#### YOUR GOAL
A verbatim transcript of the data that follows, free of images, is the expected result.
Start of SUPPLIED INFORMATION
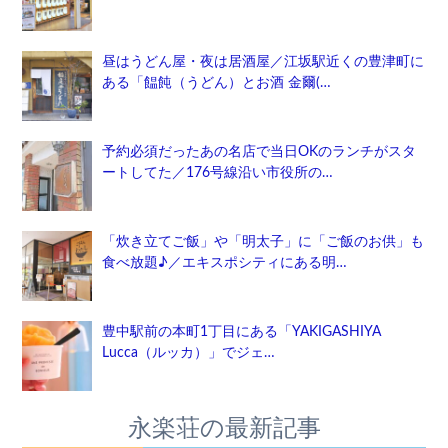
昼はうどん屋・夜は居酒屋／江坂駅近くの豊津町に
ある「饂飩（うどん）とお酒 金爾(…
予約必須だったあの名店で当日OKのランチがスタ
ートしてた／176号線沿い市役所の…
「炊き立てご飯」や「明太子」に「ご飯のお供」も
食べ放題♪／エキスポシティにある明…
豊中駅前の本町1丁目にある「YAKIGASHIYA
Lucca（ルッカ）」でジェ…
永楽荘の最新記事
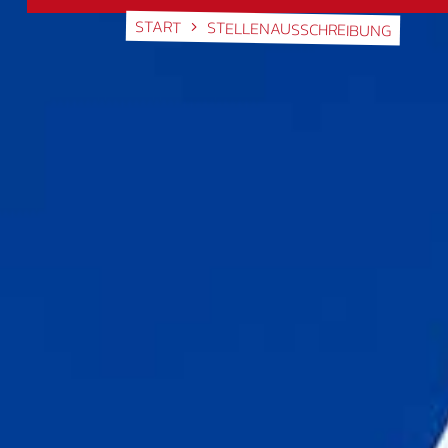
START
STELLENAUSSCHREIBUNG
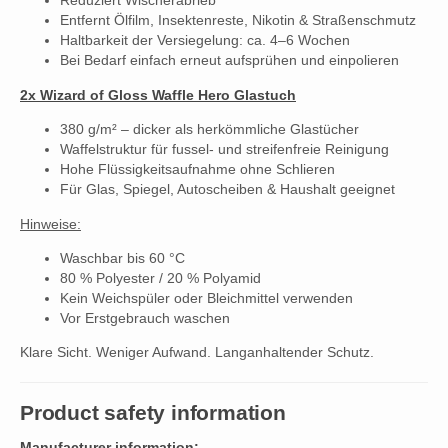
Reduziert Wischerabrieb
Entfernt Ölfilm, Insektenreste, Nikotin & Straßenschmutz
Haltbarkeit der Versiegelung: ca. 4–6 Wochen
Bei Bedarf einfach erneut aufsprühen und einpolieren
2x Wizard of Gloss Waffle Hero Glastuch
380 g/m² – dicker als herkömmliche Glastücher
Waffelstruktur für fussel- und streifenfreie Reinigung
Hohe Flüssigkeitsaufnahme ohne Schlieren
Für Glas, Spiegel, Autoscheiben & Haushalt geeignet
Hinweise:
Waschbar bis 60 °C
80 % Polyester / 20 % Polyamid
Kein Weichspüler oder Bleichmittel verwenden
Vor Erstgebrauch waschen
Klare Sicht. Weniger Aufwand. Langanhaltender Schutz.
Product safety information
Manufacturer information:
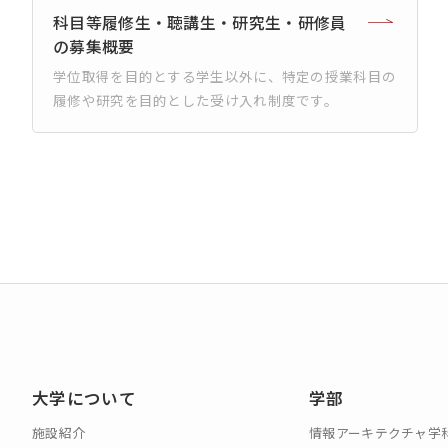
科目等履修生・聴講生・研究生・研修員
の募集概要
学位取得を目的とする学生以外に、特定の授業科目の
履修や研究を目的とした受け入れ制度です。
コンセプト動画
大学について
学部
施設紹介
情報アーキテクチャ学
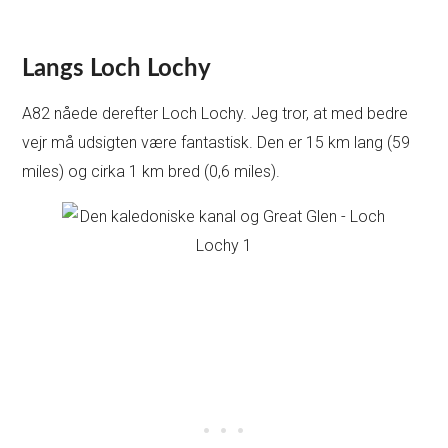
Langs Loch Lochy
A82 nåede derefter Loch Lochy. Jeg tror, at med bedre
vejr må udsigten være fantastisk. Den er 15 km lang (59
miles) og cirka 1 km bred (0,6 miles).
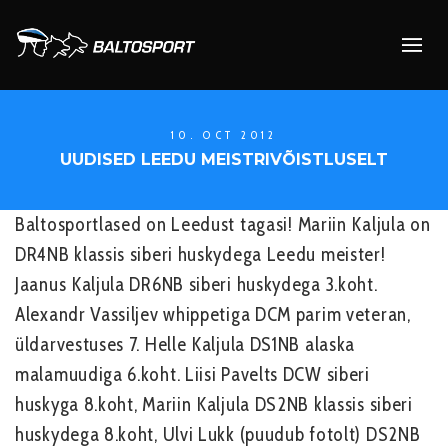
10. OCT 2012
UUDISED LEEDU MEISTRIVÕISTLUSELT
Baltosportlased on Leedust tagasi! Mariin Kaljula on
DR4NB klassis siberi huskydega Leedu meister!
Jaanus Kaljula DR6NB siberi huskydega 3.koht.
Alexandr Vassiljev whippetiga DCM parim veteran,
üldarvestuses 7. Helle Kaljula DS1NB alaska
malamuudiga 6.koht. Liisi Pavelts DCW siberi
huskyga 8.koht, Mariin Kaljula DS2NB klassis siberi
huskydega 8.koht, Ulvi Lukk (puudub fotolt) DS2NB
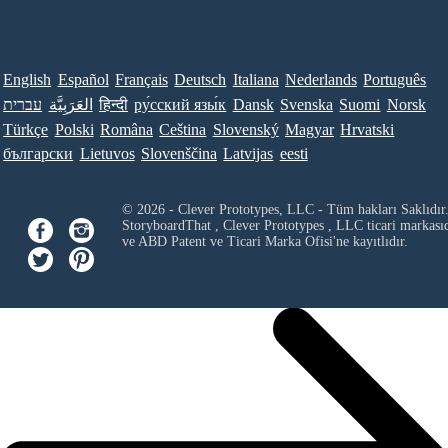
English
Español
Français
Deutsch
Italiana
Nederlands
Português
עברית
العَرَبِيَّة
हिन्दी
ру́сский язы́к
Dansk
Svenska
Suomi
Norsk
Türkçe
Polski
Româna
Ceština
Slovenský
Magyar
Hrvatski
български
Lietuvos
Slovenščina
Latvijas
eesti
© 2026 - Clever Prototypes, LLC - Tüm hakları Saklıdır
StoryboardThat ,
Clever Prototypes , LLC
ticari markası
ve ABD Patent ve Ticari Marka Ofisi'ne kayıtlıdır.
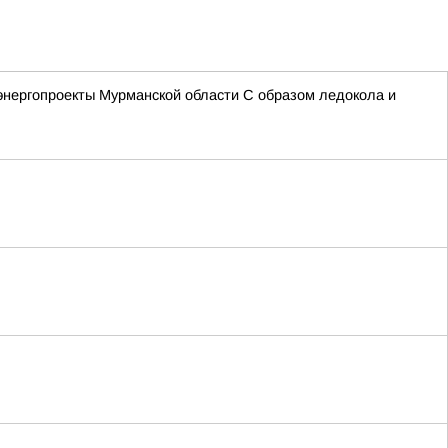
энергопроекты Мурманской области С образом ледокола и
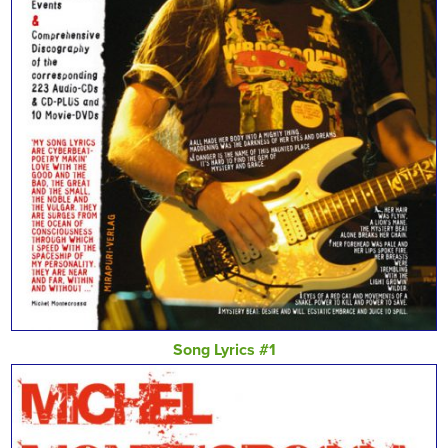
Song Lyrics #1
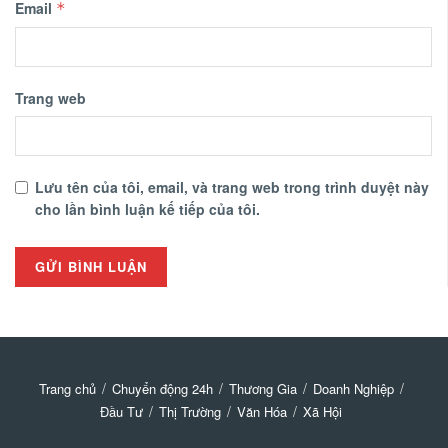
Email
*
Trang web
Lưu tên của tôi, email, và trang web trong trình duyệt này
cho lần bình luận kế tiếp của tôi.
Trang chủ
Chuyển động 24h
Thương Gia
Doanh Nghiệp
Đầu Tư
Thị Trường
Văn Hóa
Xã Hội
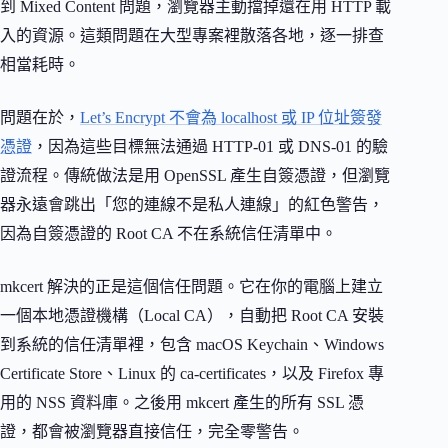
到 Mixed Content 問題，瀏覽器主動擋掉還在用 HTTP 載
入的資源。這類問題在大型專案裡散落各地，逐一排查
相當耗時。
問題在於，
Let’s Encrypt 不會為 localhost 或 IP 位址簽發
憑證
，因為這些目標無法通過 HTTP-01 或 DNS-01 的驗
證流程。傳統做法是用 OpenSSL 產生自簽憑證，但瀏覽
器永遠會跳出「您的連線不是私人連線」的紅色警告，
因為自簽憑證的 Root CA 不在系統信任清單中。
mkcert 解決的正是這個信任問題。它在你的電腦上建立
一個本地憑證機構（Local CA），自動把 Root CA 安裝
到系統的信任清單裡，包含 macOS Keychain、Windows
Certificate Store、Linux 的 ca-certificates，以及 Firefox 專
用的 NSS 資料庫。之後用 mkcert 產生的所有 SSL 憑
證，都會被瀏覽器直接信任，完全零警告。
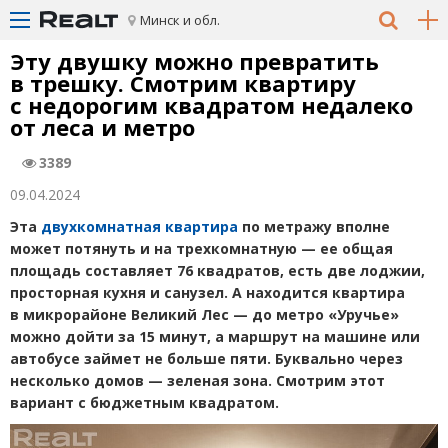
Минск и обл.
Эту двушку можно превратить
в трешку. Смотрим квартиру
с недорогим квадратом недалеко
от леса и метро
3389
09.04.2024
Эта
двухкомнатная квартира
по метражу вполне
может потянуть и на трехкомнатную — ее общая
площадь составляет 76 квадратов, есть две лоджии,
просторная кухня и санузел. А находится квартира
в микрорайоне Великий Лес — до метро
«
Уручье»
можно дойти за 15 минут, а маршрут на машине или
автобусе займет не больше пяти. Буквально через
несколько домов — зеленая зона. Смотрим этот
вариант с бюджетным квадратом.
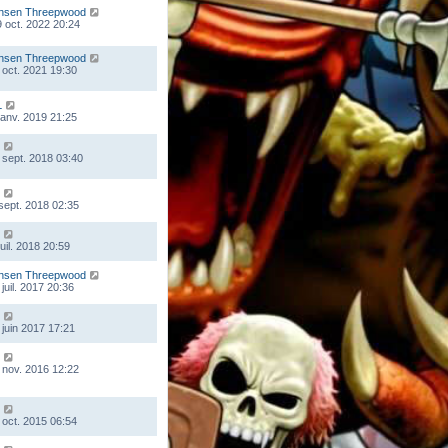
nsen Threepwood
 oct. 2022 20:24
nsen Threepwood
 oct. 2021 19:30
L
 janv. 2019 21:25
 sept. 2018 03:40
 sept. 2018 02:35
juil. 2018 20:59
nsen Threepwood
juil. 2017 20:36
 juin 2017 17:21
 nov. 2016 12:22
 oct. 2015 06:54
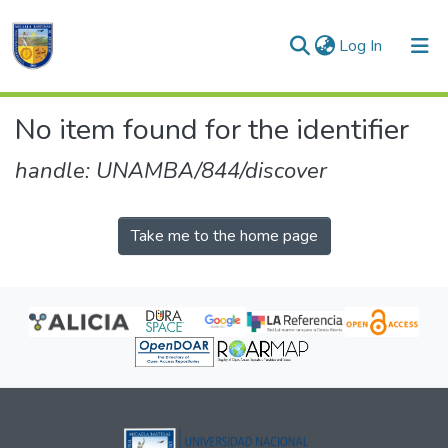
(current)
Log In
Communities & Collections
No item found for the identifier
All of DSpace
handle: UNAMBA/844/discover
Take me to the home page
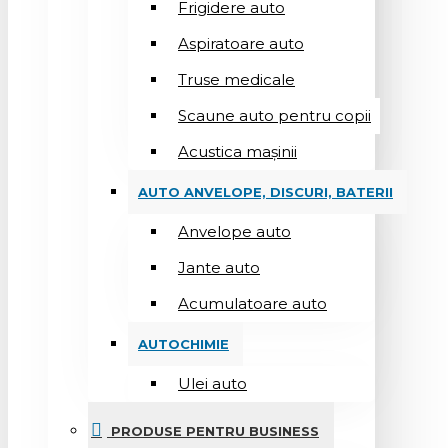
Frigidere auto
Aspiratoare auto
Truse medicale
Scaune auto pentru copii
Acustica mașinii
AUTO ANVELOPE, DISCURI, BATERII
Anvelope auto
Jante auto
Acumulatoare auto
AUTOCHIMIE
Ulei auto
PRODUSE PENTRU BUSINESS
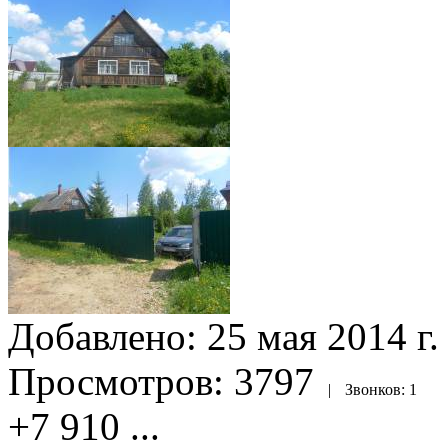
Добавлено:
25 мая 2014 г.
Просмотров:
3797
|
Звонков:
1
+7 910
...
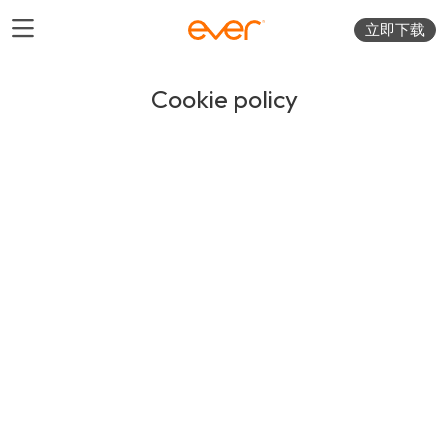
立即下载
Cookie policy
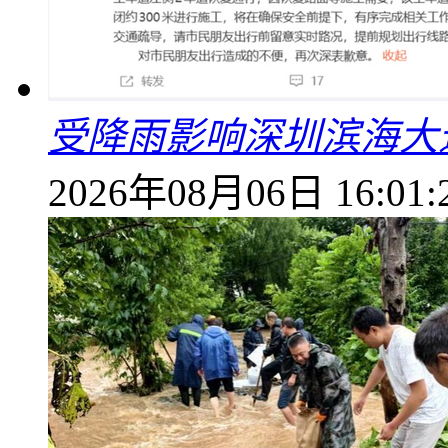
受降雨影响深圳滨海大
2026年08月06日 16:01:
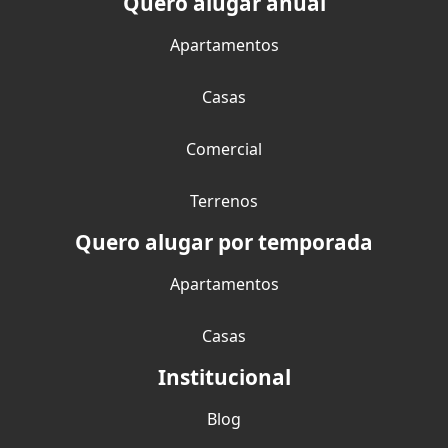
Quero alugar anual
Apartamentos
Casas
Comercial
Terrenos
Quero alugar por temporada
Apartamentos
Casas
Institucional
Blog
End of SUPPLIED INFORMATION
#### EXERCISE SOLUTION
昼はうどん屋・夜は居酒屋／江坂駅近くの豊津町に
ある「饂飩（うどん）とお酒 金爾(…
予約必須だったあの名店で当日OKのランチがスタ
ートしてた／176号線沿い市役所の…
「炊き立てご飯」や「明太子」に「ご飯のお供」も
食べ放題♪／エキスポシティにある明…
豊中駅前の本町1丁目にある「YAKIGASHIYA
Lucca（ルッカ）」でジェ…
永楽荘の最新記事
START
STELLENAUSSCHREIBUNG
Reduziert Wischerabrieb
Entfernt Ölfilm, Insektenreste, Nikotin & Straßenschmutz
Haltbarkeit der Versiegelung: ca. 4–6 Wochen
Bei Bedarf einfach erneut aufsprühen und einpolieren
2x Wizard of Gloss Waffle Hero Glastuch
380 g/m² – dicker als herkömmliche Glastücher
Waffelstruktur für fussel- und streifenfreie Reinigung
Hohe Flüssigkeitsaufnahme ohne Schlieren
Für Glas, Spiegel, Autoscheiben & Haushalt geeignet
Hinweise:
Waschbar bis 60 °C
80 % Polyester / 20 % Polyamid
Kein Weichspüler oder Bleichmittel verwenden
Vor Erstgebrauch waschen
Klare Sicht. Weniger Aufwand. Langanhaltender Schutz.
Product safety information
Manufacturer information:
科目等履修生・聴講生・研究生・研修員
の募集概要
学位取得を目的とする学生以外に、特定の授業科目の
履修や研究を目的とした受け入れ制度です。
コンセプト動画
大学について
学部
施設紹介
情報アーキテクチャ学
Langs Loch Lochy
A82 nåede derefter Loch Lochy. Jeg tror, at med bedre
vejr må udsigten være fantastisk. Den er 15 km lang (59
miles) og cirka 1 km bred (0,6 miles).
10. OCT 2012
UUDISED LEEDU MEISTRIVÕISTLUSELT
Baltosportlased on Leedust tagasi! Mariin Kaljula on
DR4NB klassis siberi huskydega Leedu meister!
Jaanus Kaljula DR6NB siberi huskydega 3.koht.
Alexandr Vassiljev whippetiga DCM parim veteran,
üldarvestuses 7. Helle Kaljula DS1NB alaska
malamuudiga 6.koht. Liisi Pavelts DCW siberi
huskyga 8.koht, Mariin Kaljula DS2NB klassis siberi
huskydega 8.koht, Ulvi Lukk (puudub fotolt) DS2NB
English
Español
Français
Deutsch
Italiana
Nederlands
Português
עברית
العَرَبِيَّة
हिन्दी
ру́сский язы́к
Dansk
Svenska
Suomi
Norsk
Türkçe
Polski
Româna
Ceština
Slovenský
Magyar
Hrvatski
български
Lietuvos
Slovenščina
Latvijas
eesti
© 2026 - Clever Prototypes, LLC - Tüm hakları Saklıdır
StoryboardThat ,
Clever Prototypes , LLC
ticari markası
ve ABD Patent ve Ticari Marka Ofisi'ne kayıtlıdır.
энергопроекты Мурманской области С образом ледокола и
Song Lyrics #1
Email
*
Trang web
Lưu tên của tôi, email, và trang web trong trình duyệt này
cho lần bình luận kế tiếp của tôi.
Trang chủ
Chuyển động 24h
Thương Gia
Doanh Nghiệp
Đầu Tư
Thị Trường
Văn Hóa
Xã Hội
到 Mixed Content 問題，瀏覽器主動擋掉還在用 HTTP 載
入的資源。這類問題在大型專案裡散落各地，逐一排查
相當耗時。
問題在於，
Let’s Encrypt 不會為 localhost 或 IP 位址簽發
憑證
，因為這些目標無法通過 HTTP-01 或 DNS-01 的驗
證流程。傳統做法是用 OpenSSL 產生自簽憑證，但瀏覽
器永遠會跳出「您的連線不是私人連線」的紅色警告，
因為自簽憑證的 Root CA 不在系統信任清單中。
mkcert 解決的正是這個信任問題。它在你的電腦上建立
一個本地憑證機構（Local CA），自動把 Root CA 安裝
到系統的信任清單裡，包含 macOS Keychain、Windows
Certificate Store、Linux 的 ca-certificates，以及 Firefox 專
用的 NSS 資料庫。之後用 mkcert 產生的所有 SSL 憑
證，都會被瀏覽器直接信任，完全零警告。
Минск и обл.
Эту двушку можно превратить
в трешку. Смотрим квартиру
с недорогим квадратом недалеко
от леса и метро
3389
09.04.2024
Эта
двухкомнатная квартира
по метражу вполне
может потянуть и на трехкомнатную — ее общая
площадь составляет 76 квадратов, есть две лоджии,
просторная кухня и санузел. А находится квартира
в микрорайоне Великий Лес — до метро
«
Уручье»
можно дойти за 15 минут, а маршрут на машине или
автобусе займет не больше пяти. Буквально через
несколько домов — зеленая зона. Смотрим этот
вариант с бюджетным квадратом.
nsen Threepwood
 oct. 2022 20:24
nsen Threepwood
 oct. 2021 19:30
L
 janv. 2019 21:25
 sept. 2018 03:40
 sept. 2018 02:35
juil. 2018 20:59
nsen Threepwood
juil. 2017 20:36
 juin 2017 17:21
 nov. 2016 12:22
 oct. 2015 06:54
(current)
Log In
Communities & Collections
No item found for the identifier
All of DSpace
handle: UNAMBA/844/discover
Take me to the home page
Frigidere auto
Aspiratoare auto
Truse medicale
Scaune auto pentru copii
Acustica mașinii
AUTO ANVELOPE, DISCURI, BATERII
Anvelope auto
Jante auto
Acumulatoare auto
AUTOCHIMIE
Ulei auto
PRODUSE PENTRU BUSINESS
Добавлено:
25 мая 2014 г.
Просмотров:
3797
|
Звонков:
1
+7 910
...
立即下载
Cookie policy
受降雨影响深圳滨海大
2026年08月06日 16:01:
Quero alugar anual
Apartamentos
Casas
Comercial
Terrenos
Quero alugar por temporada
Apartamentos
Casas
Institucional
Blog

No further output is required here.